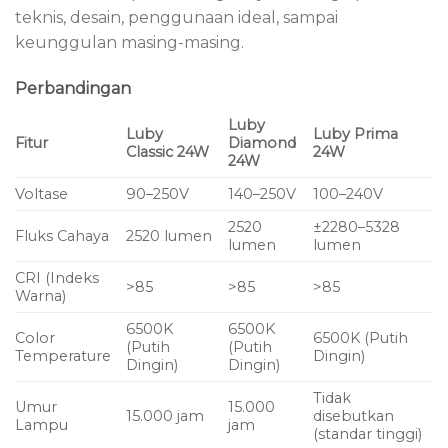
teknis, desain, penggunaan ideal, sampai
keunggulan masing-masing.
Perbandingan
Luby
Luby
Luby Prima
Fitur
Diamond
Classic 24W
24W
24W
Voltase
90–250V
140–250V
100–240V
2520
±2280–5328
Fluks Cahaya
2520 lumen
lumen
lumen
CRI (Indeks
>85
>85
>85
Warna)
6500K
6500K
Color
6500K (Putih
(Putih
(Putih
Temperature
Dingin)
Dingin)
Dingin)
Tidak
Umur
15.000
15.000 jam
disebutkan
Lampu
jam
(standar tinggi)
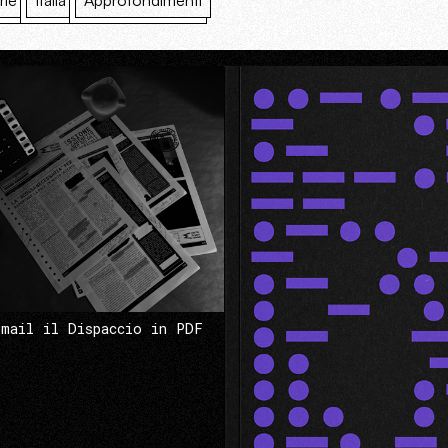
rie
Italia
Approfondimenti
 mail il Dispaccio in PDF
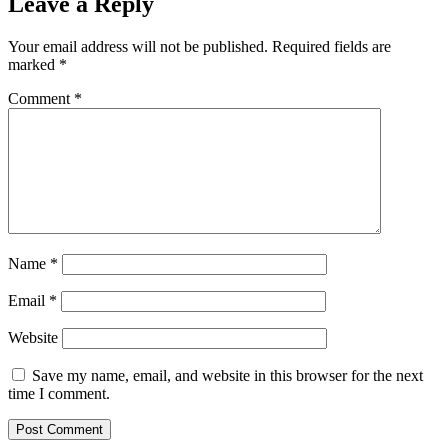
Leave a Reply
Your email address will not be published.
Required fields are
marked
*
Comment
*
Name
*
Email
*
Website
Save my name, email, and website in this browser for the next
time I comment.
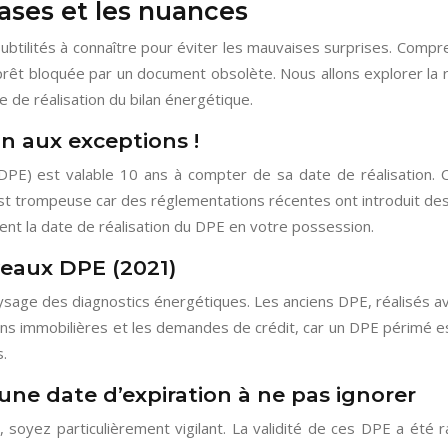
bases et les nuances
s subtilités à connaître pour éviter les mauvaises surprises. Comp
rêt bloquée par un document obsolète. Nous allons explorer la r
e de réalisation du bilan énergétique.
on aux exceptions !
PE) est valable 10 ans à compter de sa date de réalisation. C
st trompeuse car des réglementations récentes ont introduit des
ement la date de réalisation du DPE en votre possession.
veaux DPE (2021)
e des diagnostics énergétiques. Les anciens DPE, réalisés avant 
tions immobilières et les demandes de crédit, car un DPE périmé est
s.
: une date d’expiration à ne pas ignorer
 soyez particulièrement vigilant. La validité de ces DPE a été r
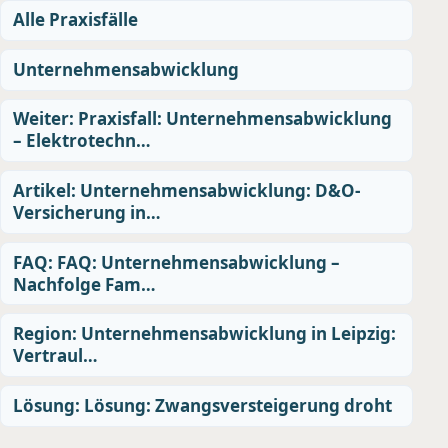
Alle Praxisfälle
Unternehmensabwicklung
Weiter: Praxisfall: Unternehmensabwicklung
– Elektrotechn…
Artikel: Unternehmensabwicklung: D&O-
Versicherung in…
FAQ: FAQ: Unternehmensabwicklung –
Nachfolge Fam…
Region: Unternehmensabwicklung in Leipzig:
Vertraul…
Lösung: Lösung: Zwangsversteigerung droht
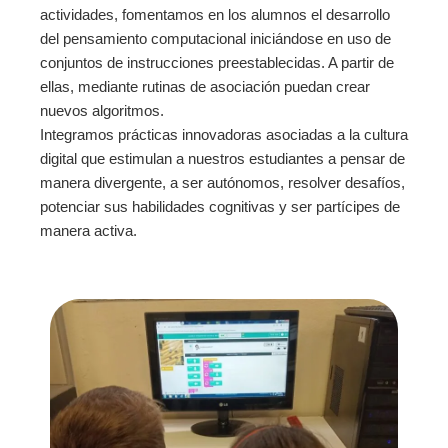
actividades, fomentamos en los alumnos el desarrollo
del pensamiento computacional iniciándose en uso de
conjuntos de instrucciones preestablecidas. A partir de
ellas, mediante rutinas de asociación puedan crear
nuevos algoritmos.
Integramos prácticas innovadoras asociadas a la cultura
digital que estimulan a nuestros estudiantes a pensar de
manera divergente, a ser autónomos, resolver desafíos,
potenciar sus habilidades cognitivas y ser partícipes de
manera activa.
--------
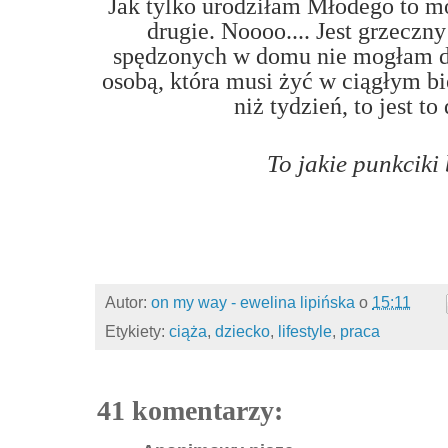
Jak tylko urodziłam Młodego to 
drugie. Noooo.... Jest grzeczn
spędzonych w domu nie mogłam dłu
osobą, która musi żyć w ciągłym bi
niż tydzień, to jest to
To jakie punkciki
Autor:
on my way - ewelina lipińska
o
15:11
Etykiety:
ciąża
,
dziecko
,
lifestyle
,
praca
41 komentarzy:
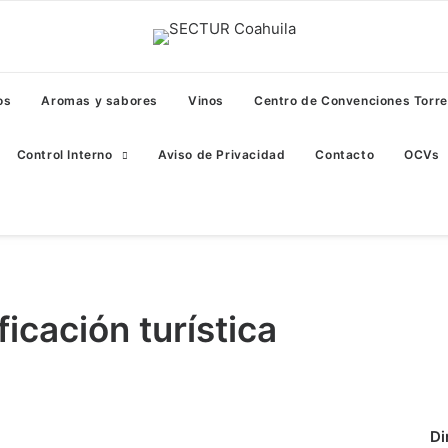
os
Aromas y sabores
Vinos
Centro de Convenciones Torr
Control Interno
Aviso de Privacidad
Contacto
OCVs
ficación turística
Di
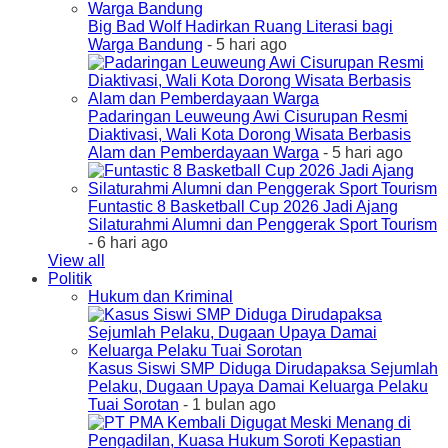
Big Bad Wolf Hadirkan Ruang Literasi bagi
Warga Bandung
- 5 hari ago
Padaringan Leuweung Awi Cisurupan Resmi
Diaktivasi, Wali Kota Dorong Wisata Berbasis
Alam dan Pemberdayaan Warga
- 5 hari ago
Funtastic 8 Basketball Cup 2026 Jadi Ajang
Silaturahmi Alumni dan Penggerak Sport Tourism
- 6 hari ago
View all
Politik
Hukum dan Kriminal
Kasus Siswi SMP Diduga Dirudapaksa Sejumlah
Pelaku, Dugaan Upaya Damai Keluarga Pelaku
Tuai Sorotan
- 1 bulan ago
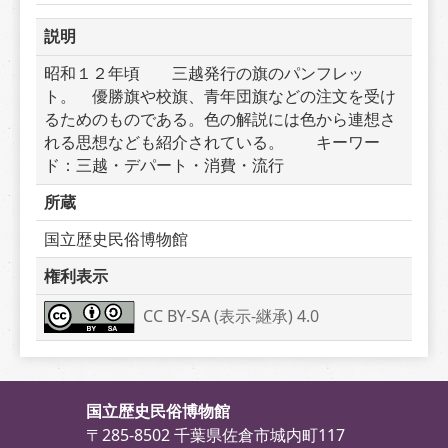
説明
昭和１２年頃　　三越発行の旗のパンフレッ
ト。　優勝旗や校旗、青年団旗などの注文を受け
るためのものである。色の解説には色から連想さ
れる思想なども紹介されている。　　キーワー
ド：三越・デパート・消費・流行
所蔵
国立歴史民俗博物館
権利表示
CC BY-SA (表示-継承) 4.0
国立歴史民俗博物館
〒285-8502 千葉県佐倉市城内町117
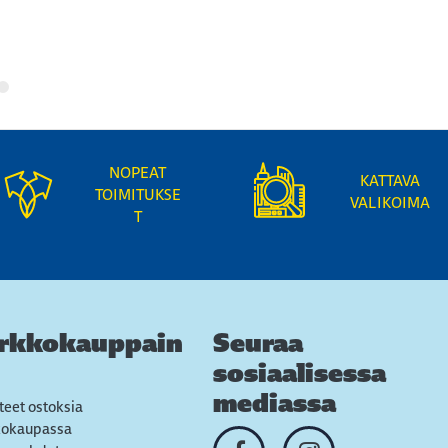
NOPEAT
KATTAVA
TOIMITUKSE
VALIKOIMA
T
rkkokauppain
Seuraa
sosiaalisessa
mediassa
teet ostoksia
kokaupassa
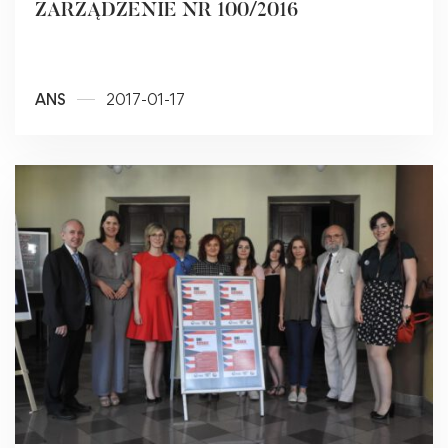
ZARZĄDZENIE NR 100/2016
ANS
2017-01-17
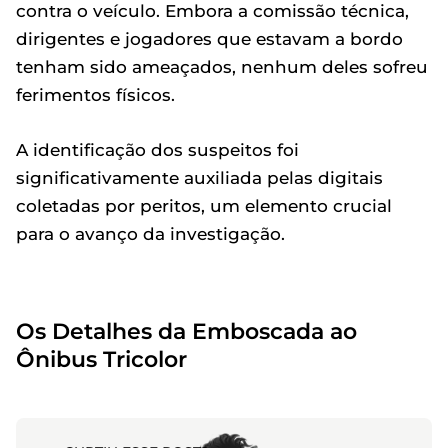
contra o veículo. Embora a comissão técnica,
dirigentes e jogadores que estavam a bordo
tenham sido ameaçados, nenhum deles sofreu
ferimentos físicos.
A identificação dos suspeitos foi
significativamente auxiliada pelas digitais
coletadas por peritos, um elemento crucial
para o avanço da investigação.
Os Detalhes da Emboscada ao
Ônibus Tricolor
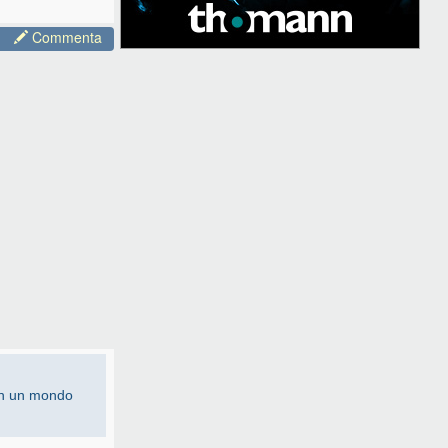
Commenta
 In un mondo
--------
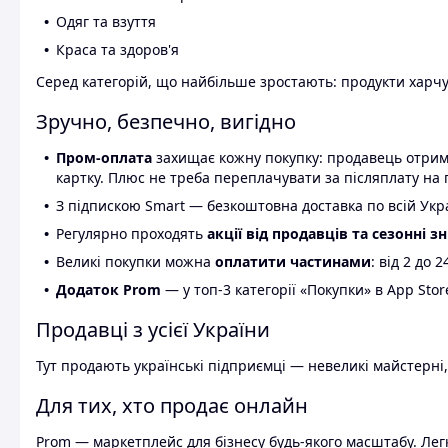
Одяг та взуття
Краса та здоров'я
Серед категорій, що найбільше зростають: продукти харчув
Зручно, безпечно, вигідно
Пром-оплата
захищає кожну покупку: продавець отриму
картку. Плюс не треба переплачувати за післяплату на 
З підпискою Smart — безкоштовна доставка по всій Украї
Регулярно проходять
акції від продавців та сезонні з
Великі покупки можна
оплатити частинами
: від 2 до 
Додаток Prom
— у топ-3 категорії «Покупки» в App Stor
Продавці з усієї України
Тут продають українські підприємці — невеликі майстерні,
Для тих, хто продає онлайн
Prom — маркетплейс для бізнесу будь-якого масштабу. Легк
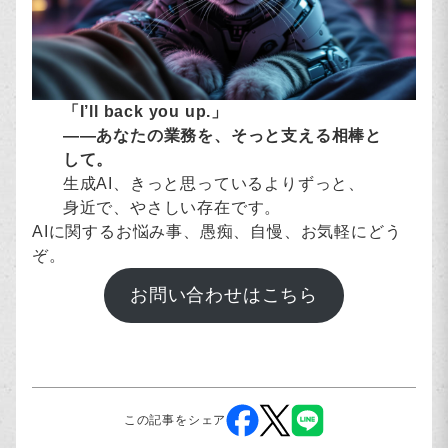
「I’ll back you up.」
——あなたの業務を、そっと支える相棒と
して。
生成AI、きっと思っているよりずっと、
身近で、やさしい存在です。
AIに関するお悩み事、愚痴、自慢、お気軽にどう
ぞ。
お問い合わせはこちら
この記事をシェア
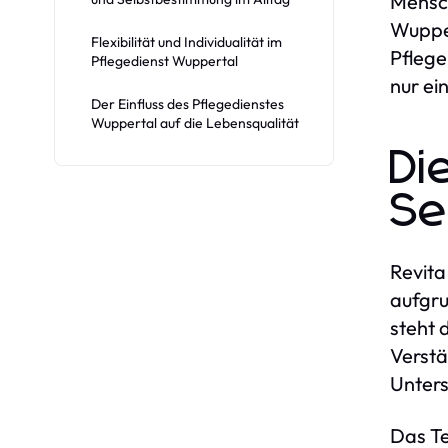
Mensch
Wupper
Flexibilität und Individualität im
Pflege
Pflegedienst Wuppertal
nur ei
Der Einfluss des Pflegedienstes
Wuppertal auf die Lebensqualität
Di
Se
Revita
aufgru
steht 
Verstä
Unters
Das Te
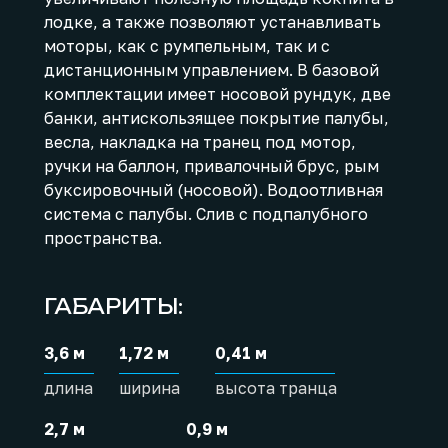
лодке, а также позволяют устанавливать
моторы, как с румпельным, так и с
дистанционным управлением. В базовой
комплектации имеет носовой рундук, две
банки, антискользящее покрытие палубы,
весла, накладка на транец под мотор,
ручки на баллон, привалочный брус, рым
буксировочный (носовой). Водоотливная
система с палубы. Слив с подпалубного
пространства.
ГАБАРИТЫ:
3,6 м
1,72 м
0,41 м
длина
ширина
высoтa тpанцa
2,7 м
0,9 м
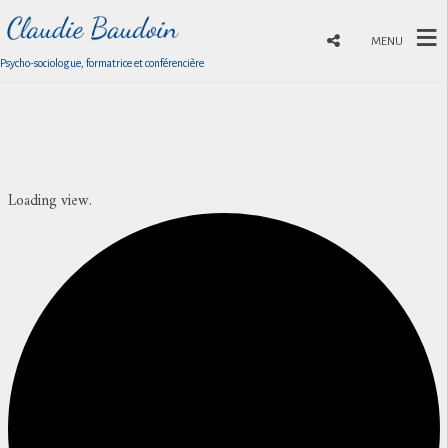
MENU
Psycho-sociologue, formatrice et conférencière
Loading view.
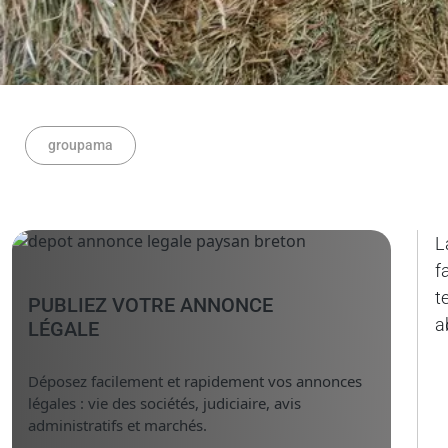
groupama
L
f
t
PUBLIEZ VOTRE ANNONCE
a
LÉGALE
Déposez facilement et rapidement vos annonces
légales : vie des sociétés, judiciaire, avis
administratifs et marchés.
--------
_Task prompt_. Copy out exactly the material that runs from the line with "Pelaku, Dugaan Upaya Damai Keluarga Pelaku" to the line with "ferimentos físicos.", ends included, and leave the pictures behind.

_Response to the task_.
Pelaku, Dugaan Upaya Damai Keluarga Pelaku
Tuai Sorotan
- 1 bulan ago
説明
昭和１２年頃　　三越発行の旗のパンフレッ
ト。　優勝旗や校旗、青年団旗などの注文を受け
るためのものである。色の解説には色から連想さ
れる思想なども紹介されている。　　キーワー
ド：三越・デパート・消費・流行
所蔵
国立歴史民俗博物館
権利表示
CC BY-SA (表示-継承) 4.0
国立歴史民俗博物館
〒285-8502 千葉県佐倉市城内町117
NOPEAT
KATTAVA
TOIMITUKSE
VALIKOIMA
T
rkkokauppain
Seuraa
sosiaalisessa
mediassa
teet ostoksia
kokaupassa
ZARZĄDZENIE NR 100/2016
ANS
2017-01-17
contra o veículo. Embora a comissão técnica,
dirigentes e jogadores que estavam a bordo
tenham sido ameaçados, nenhum deles sofreu
ferimentos físicos.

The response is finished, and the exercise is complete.